The output should be every line below that includes the word "Send".

THE DATA:

******************************

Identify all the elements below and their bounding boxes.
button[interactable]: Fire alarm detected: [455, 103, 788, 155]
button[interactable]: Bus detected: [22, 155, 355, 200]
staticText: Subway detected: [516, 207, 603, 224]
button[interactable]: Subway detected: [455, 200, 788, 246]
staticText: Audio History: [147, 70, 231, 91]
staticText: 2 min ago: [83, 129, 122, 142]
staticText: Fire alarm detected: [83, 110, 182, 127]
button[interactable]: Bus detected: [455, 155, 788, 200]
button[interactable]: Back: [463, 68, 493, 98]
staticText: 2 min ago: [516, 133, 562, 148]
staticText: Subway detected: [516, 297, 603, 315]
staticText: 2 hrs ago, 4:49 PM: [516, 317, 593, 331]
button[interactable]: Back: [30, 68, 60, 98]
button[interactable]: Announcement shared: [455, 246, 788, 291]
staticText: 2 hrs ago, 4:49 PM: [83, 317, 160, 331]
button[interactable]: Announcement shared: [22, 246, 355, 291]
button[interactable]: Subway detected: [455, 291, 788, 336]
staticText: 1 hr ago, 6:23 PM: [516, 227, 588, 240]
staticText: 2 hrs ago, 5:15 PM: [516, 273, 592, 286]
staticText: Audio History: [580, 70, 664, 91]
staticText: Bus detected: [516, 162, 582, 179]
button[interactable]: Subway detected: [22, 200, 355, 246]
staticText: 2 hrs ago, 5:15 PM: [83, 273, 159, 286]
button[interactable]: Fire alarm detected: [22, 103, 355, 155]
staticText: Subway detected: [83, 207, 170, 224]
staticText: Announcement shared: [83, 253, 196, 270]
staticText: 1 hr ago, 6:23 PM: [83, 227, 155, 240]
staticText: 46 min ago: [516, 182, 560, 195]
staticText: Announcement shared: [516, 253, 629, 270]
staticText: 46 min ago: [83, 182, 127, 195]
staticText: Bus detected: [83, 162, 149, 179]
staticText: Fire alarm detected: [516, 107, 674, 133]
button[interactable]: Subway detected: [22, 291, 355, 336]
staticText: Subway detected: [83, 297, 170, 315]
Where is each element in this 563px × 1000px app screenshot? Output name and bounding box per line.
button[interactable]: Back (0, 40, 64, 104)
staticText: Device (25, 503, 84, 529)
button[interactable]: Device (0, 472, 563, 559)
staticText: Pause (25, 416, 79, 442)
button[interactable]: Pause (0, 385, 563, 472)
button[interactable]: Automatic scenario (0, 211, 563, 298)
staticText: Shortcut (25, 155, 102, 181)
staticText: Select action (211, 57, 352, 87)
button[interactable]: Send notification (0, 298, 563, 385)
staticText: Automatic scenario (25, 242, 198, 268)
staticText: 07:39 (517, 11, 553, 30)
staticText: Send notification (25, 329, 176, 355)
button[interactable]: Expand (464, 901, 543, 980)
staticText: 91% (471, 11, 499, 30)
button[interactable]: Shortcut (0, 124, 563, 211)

******************************

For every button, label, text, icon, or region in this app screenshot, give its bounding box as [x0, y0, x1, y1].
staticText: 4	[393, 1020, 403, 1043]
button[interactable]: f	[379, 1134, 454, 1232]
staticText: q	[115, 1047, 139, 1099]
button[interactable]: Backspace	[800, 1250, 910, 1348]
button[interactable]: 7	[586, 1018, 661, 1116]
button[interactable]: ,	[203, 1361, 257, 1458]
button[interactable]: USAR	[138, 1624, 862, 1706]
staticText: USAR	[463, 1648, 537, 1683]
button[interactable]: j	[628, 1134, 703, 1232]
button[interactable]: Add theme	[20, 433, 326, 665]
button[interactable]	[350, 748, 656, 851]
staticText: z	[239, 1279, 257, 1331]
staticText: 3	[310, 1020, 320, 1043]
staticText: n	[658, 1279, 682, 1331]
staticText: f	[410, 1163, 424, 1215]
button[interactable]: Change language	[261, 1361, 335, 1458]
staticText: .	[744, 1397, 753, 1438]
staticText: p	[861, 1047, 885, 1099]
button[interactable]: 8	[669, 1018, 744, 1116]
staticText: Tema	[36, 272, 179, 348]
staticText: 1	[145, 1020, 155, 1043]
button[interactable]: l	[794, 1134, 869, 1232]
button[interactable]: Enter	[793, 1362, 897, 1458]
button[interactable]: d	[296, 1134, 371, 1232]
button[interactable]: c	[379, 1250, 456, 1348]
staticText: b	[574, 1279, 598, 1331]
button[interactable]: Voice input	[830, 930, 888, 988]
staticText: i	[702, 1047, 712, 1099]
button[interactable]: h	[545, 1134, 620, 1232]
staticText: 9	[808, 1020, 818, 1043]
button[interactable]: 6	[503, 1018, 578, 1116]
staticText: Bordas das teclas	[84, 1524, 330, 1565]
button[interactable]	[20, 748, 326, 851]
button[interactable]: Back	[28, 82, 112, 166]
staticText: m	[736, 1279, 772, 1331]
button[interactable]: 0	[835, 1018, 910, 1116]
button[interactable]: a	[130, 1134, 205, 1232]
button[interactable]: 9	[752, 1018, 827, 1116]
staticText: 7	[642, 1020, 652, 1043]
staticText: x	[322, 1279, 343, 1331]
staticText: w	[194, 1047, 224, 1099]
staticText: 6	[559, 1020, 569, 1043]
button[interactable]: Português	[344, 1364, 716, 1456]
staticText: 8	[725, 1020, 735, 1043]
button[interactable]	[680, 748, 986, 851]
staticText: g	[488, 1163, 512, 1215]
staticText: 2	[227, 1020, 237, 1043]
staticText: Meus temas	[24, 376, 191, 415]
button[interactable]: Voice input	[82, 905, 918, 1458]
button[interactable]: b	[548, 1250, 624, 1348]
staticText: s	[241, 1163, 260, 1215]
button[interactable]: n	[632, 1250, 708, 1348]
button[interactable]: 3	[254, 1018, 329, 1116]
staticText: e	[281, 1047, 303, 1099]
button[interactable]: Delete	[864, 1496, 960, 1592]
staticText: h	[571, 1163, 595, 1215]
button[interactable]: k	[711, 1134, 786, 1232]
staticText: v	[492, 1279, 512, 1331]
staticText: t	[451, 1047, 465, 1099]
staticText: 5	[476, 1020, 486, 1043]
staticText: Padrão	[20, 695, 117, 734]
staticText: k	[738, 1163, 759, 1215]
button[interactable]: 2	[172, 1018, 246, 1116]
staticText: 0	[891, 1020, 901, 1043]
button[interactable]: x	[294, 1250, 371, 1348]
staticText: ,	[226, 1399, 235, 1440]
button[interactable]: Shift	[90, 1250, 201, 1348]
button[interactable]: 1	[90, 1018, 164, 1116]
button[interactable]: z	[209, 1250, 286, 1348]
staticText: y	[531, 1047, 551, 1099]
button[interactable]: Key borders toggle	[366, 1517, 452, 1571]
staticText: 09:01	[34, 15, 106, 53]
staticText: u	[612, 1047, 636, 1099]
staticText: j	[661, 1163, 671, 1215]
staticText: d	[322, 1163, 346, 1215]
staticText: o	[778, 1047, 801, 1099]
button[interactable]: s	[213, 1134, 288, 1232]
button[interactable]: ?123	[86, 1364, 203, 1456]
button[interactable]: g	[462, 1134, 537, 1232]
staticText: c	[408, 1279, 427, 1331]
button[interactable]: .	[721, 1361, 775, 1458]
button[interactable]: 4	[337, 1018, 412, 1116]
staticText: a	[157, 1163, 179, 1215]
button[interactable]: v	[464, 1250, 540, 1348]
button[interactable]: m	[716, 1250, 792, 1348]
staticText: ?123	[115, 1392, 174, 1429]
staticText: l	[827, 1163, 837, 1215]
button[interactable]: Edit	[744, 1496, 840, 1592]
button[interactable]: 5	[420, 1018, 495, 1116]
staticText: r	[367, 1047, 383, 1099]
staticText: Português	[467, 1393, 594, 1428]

******************************

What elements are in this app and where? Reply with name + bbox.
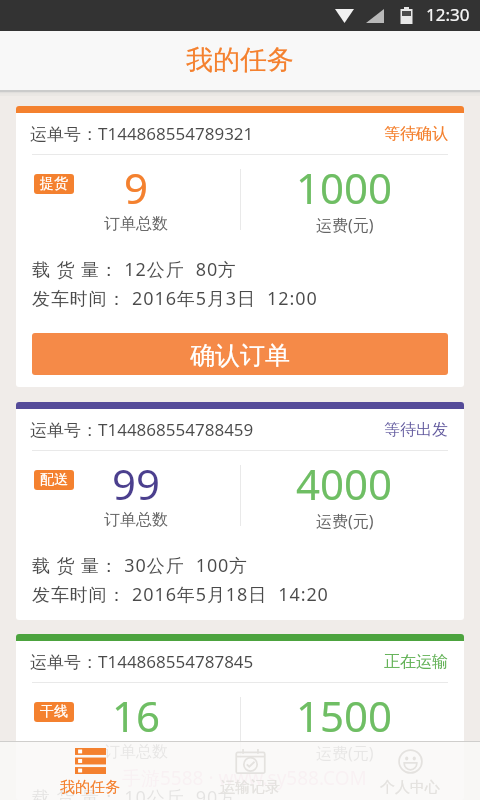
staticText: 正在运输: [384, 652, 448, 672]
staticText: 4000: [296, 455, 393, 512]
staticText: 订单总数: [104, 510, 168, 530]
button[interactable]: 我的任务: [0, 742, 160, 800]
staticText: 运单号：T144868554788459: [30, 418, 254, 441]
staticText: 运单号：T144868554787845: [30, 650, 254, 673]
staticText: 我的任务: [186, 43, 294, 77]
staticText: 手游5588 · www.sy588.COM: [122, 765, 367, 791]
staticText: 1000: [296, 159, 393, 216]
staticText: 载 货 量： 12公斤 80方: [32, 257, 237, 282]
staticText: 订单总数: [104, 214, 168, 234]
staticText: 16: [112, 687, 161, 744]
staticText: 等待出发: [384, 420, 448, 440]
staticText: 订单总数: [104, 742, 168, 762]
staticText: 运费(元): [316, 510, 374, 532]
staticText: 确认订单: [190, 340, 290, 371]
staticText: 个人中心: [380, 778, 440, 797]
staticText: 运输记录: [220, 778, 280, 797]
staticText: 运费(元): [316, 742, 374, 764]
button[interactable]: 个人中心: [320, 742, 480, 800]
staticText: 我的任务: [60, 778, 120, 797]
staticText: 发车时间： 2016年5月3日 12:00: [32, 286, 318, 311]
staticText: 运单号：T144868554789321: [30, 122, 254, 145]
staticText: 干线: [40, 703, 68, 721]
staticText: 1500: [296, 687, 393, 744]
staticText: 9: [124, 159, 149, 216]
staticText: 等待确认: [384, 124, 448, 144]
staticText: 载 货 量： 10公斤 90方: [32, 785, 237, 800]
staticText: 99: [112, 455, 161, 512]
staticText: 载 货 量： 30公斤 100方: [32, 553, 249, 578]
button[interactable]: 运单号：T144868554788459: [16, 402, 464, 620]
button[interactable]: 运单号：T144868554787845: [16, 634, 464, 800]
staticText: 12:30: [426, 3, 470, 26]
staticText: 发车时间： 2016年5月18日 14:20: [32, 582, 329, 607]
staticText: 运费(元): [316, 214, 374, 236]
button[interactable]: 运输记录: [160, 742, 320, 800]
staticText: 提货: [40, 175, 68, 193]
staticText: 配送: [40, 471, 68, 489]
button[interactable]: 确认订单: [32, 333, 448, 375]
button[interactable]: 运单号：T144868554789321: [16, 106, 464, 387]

******************************

TASK OUTPUT:
button[interactable]: Send notification (0, 298, 563, 385)
staticText: Send notification (25, 329, 176, 355)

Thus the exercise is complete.